April 30, 2015
Robert Ellickson has posted Open Space in an Urban Area: Might There Be Too Much of a Good Thing? to SSRN. The abstract reads,
Numerous policies encourage the preservation of open space in urban areas. Two of many examples are large-lot zoning and tax benefits to donors of conservation easements. These policies rest on the plausible inference that an open space can benefit nearby residents, for instance, by enhancing scenic vistas and recreational opportunities. But commentators tend to underestimate the costs of open space. The key advantage of urban living is proximity to other people. Open spaces reduce urban densities, increase commuting times, and foster sprawl. I advance the heretical view that a metropolitan area can suffer from having too much open space, and briefly suggest some reforms, particularly in zoning and conservation-easement policy.

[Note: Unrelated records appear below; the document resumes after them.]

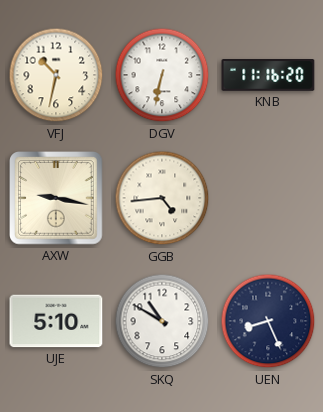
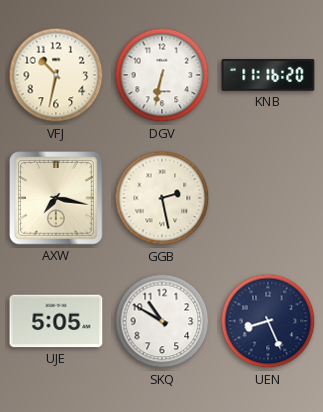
AXW: 9:17 -> 7:17
GGB: 4:44 -> 2:28
UJE: 5:10 -> 5:05
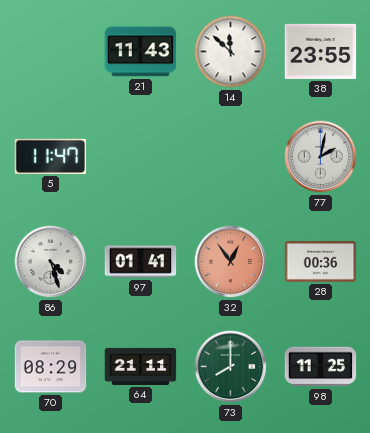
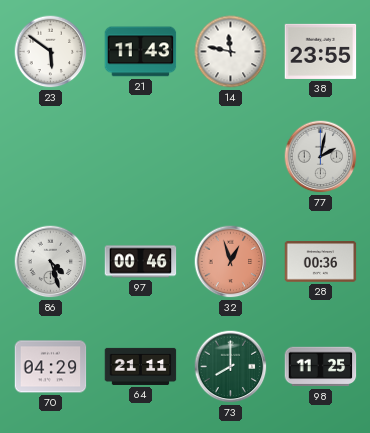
23: none -> 5:51
14: 11:52 -> 11:47
5: 11:47 -> none
97: 01:41 -> 00:46
32: 12:54 -> 12:57
70: 08:29 -> 04:29
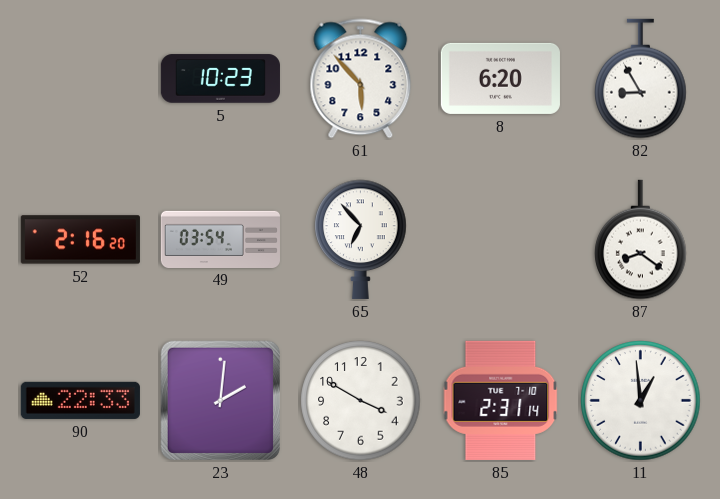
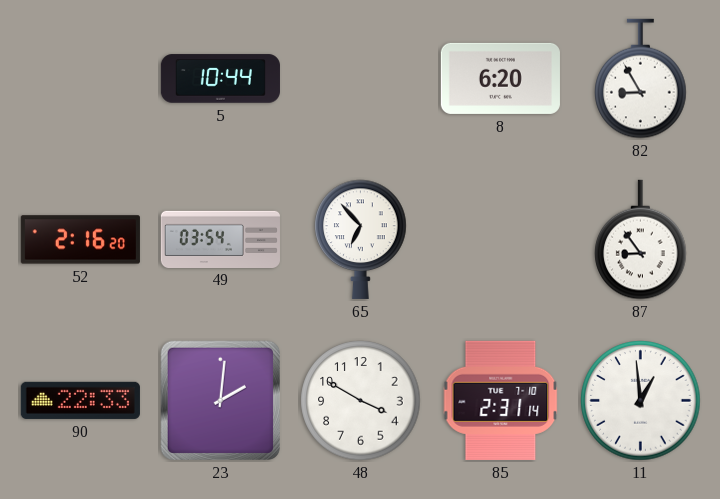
5: 10:23 -> 10:44
61: 5:53 -> none
87: 8:21 -> 8:54
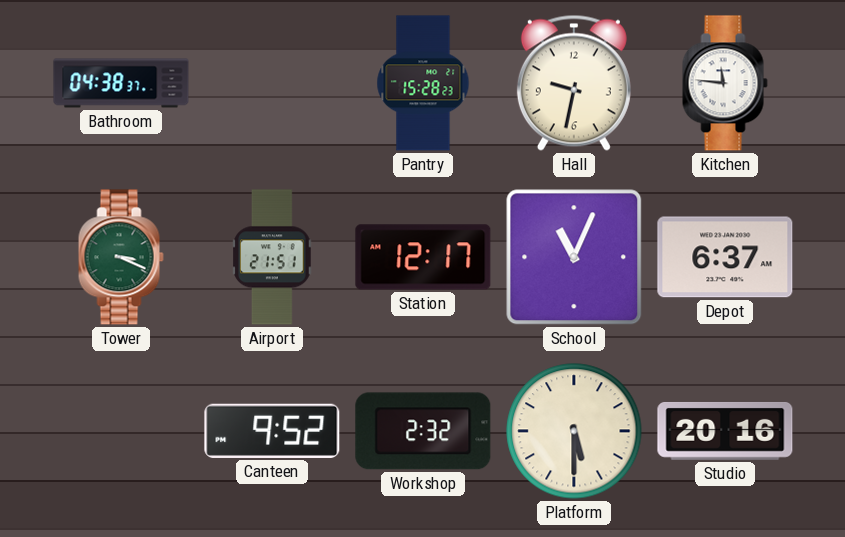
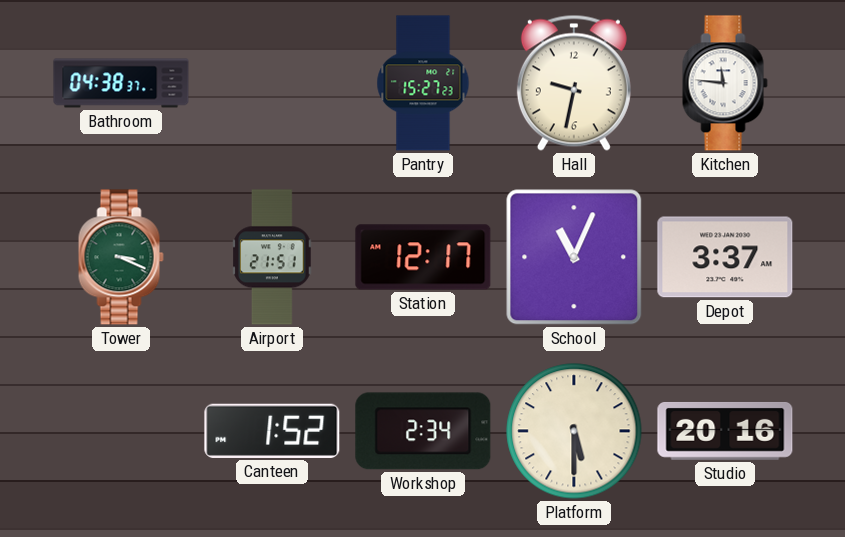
Pantry: 15:28 -> 15:27
Depot: 6:37 -> 3:37
Canteen: 9:52 -> 1:52
Workshop: 2:32 -> 2:34
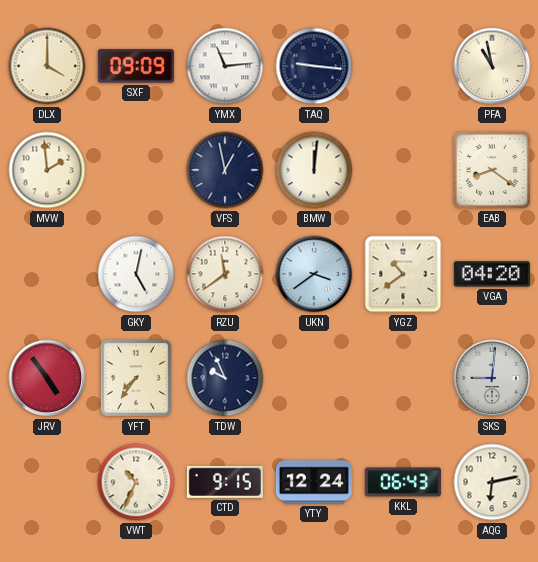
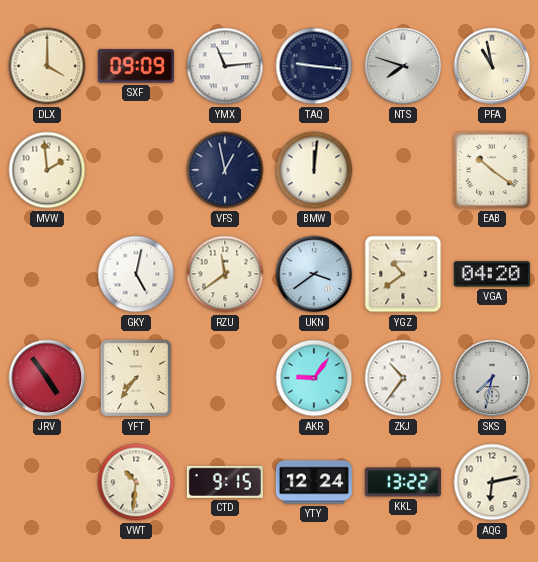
NTS: none -> 7:48
EAB: 8:21 -> 10:21
TDW: 9:56 -> none
AKR: none -> 9:06
ZKJ: none -> 10:36
SKS: 9:01 -> 7:32
VWT: 10:34 -> 10:31
KKL: 06:43 -> 13:22
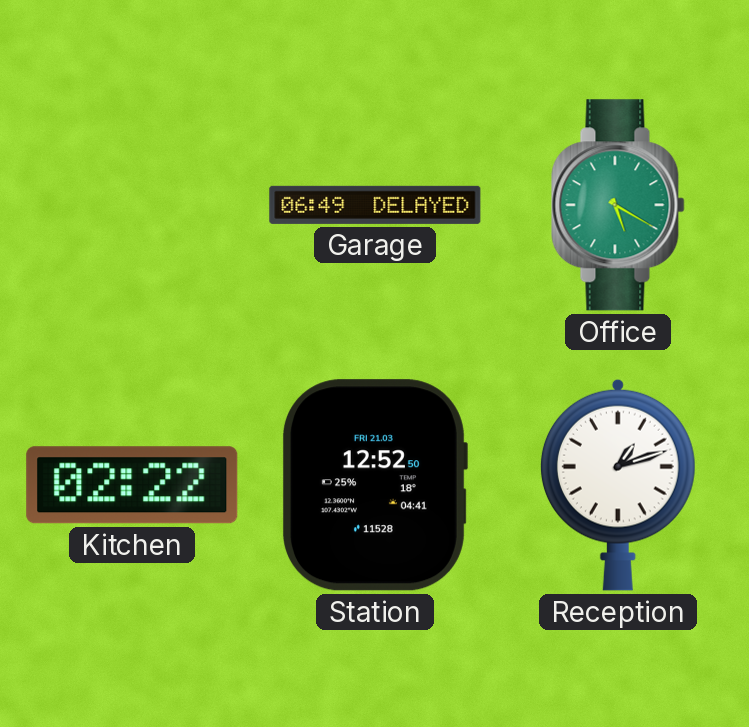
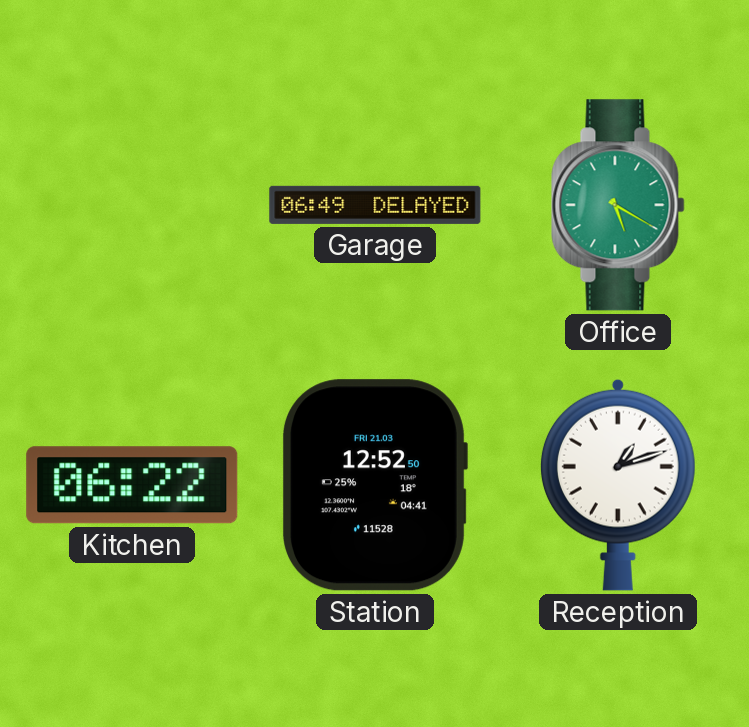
Kitchen: 02:22 -> 06:22
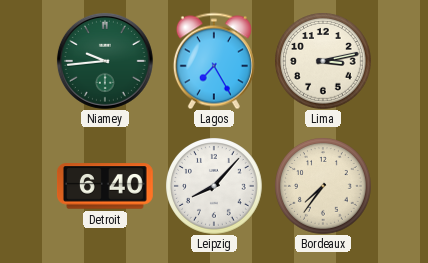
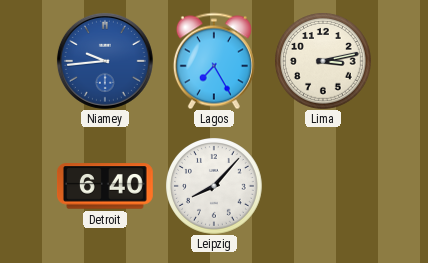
Niamey dial: green -> blue
Bordeaux: 7:36 -> none
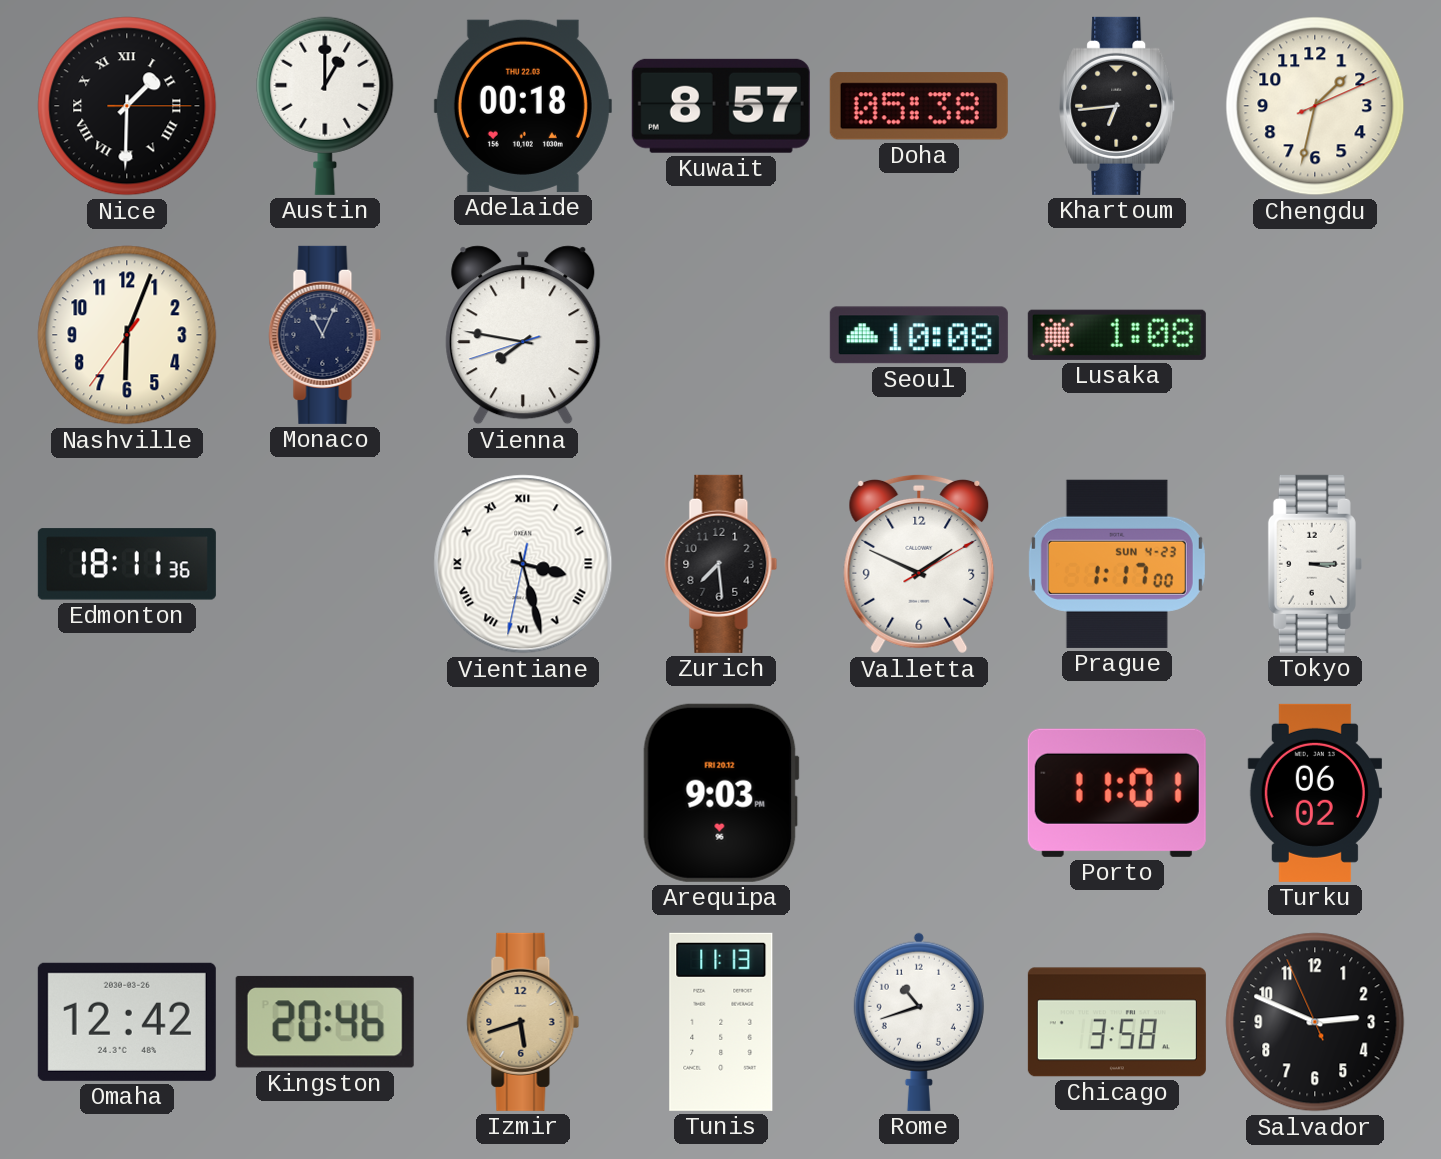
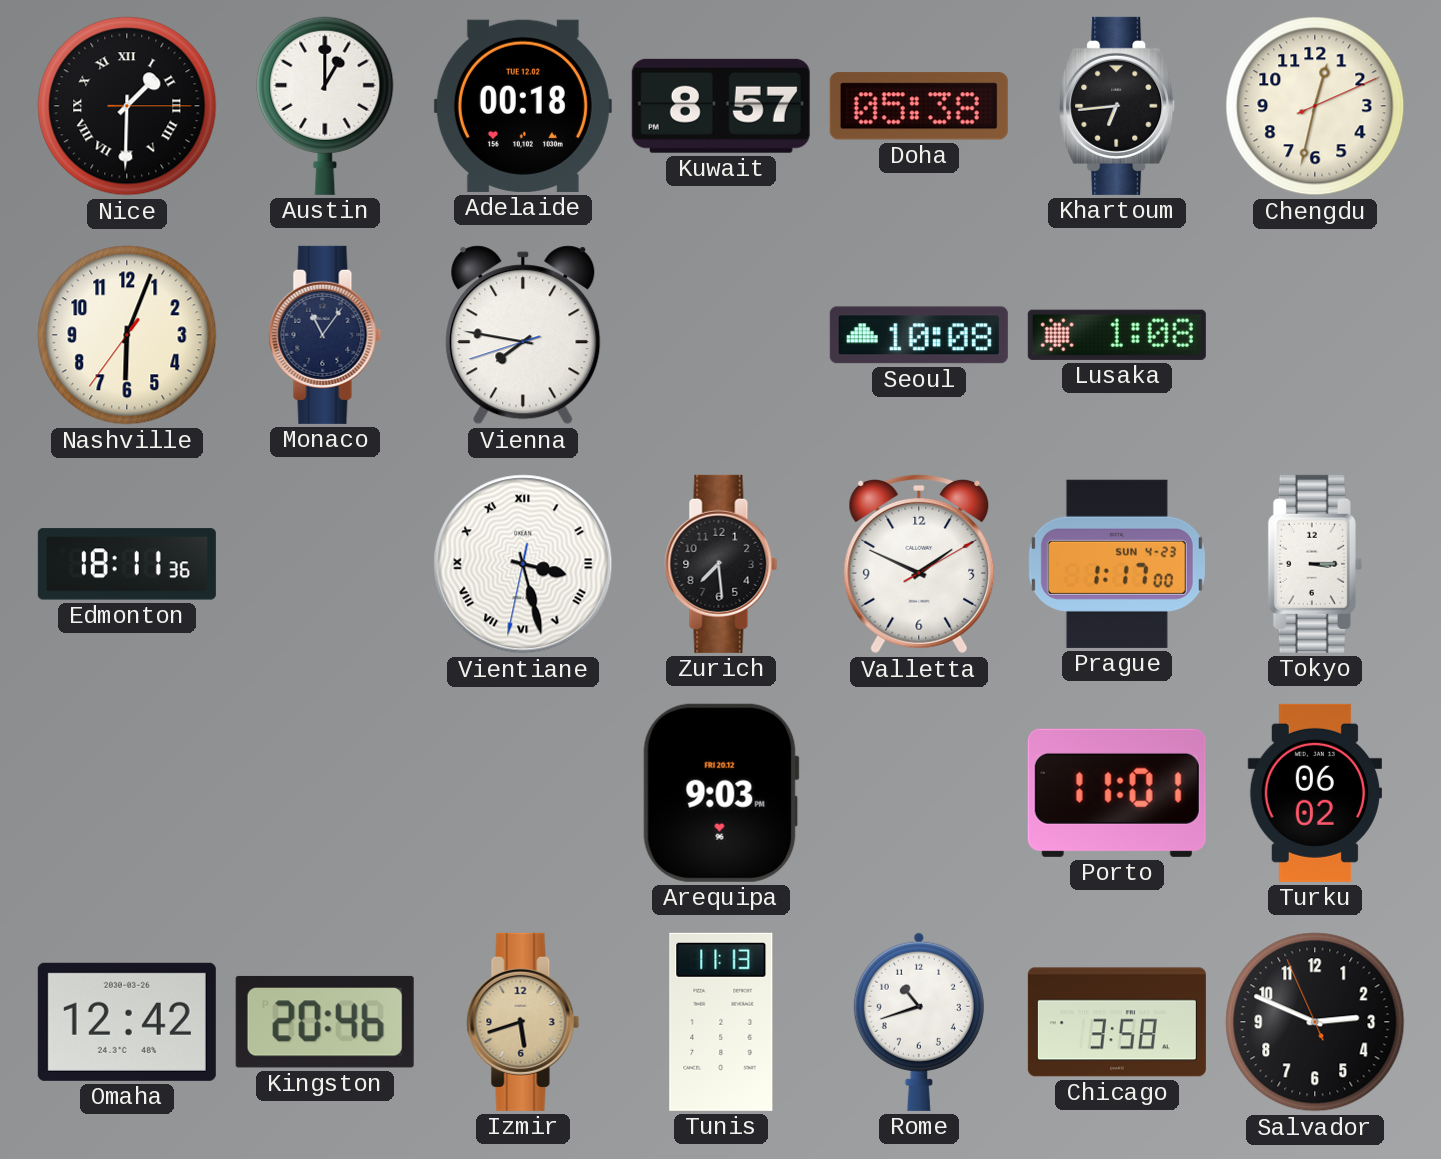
Adelaide date: THU 22.03 -> TUE 12.02
Chengdu: 1:32 -> 12:32
Monaco: 11:04 -> 11:06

This brief essay is thought-provoking, particularly for those of us in NYC. Mayor De Blasio is embarking on an ambitious plan to build or preserve 200,000 units of affordable housing and there are all sorts of land use debates raging over the appropriate level of density in the city. This essay suggests that we should model the costs and benefits of open space in order to work toward a more optimal amount of it in each community. As Ellickson notes, “Development displaced by the setting aside of open space could be pushed in one of three directions: toward the center city, toward the periphery, and beyond the region in question.” (8) This dynamic plays out differently in a city that is built up as much as NYC. But it is reflected in our discussions about density: low density in the central city pushes development outward, one way or another.
Ellickson’s insights are also relevant to the analysis of the overall land use regimes of broader regions: “Open space provides essential relief from urban asphalt and concrete. But debates over the merits of open space tend to understate the opportunity costs and negative externalities of protecting land from development.” (19) He argues that the archetypal bedroom community near NYC is “ideally situated to house commuters. Its large-lot zoning and unstinting acquisitions of open space have contributed to the further sprawl of Greater New York. There can be too much of a good thing.” (19) The essay does not give too much guidance as to how regions such as Greater New York can best address these issues, but it does raise important questions that policy makers should seek to answer.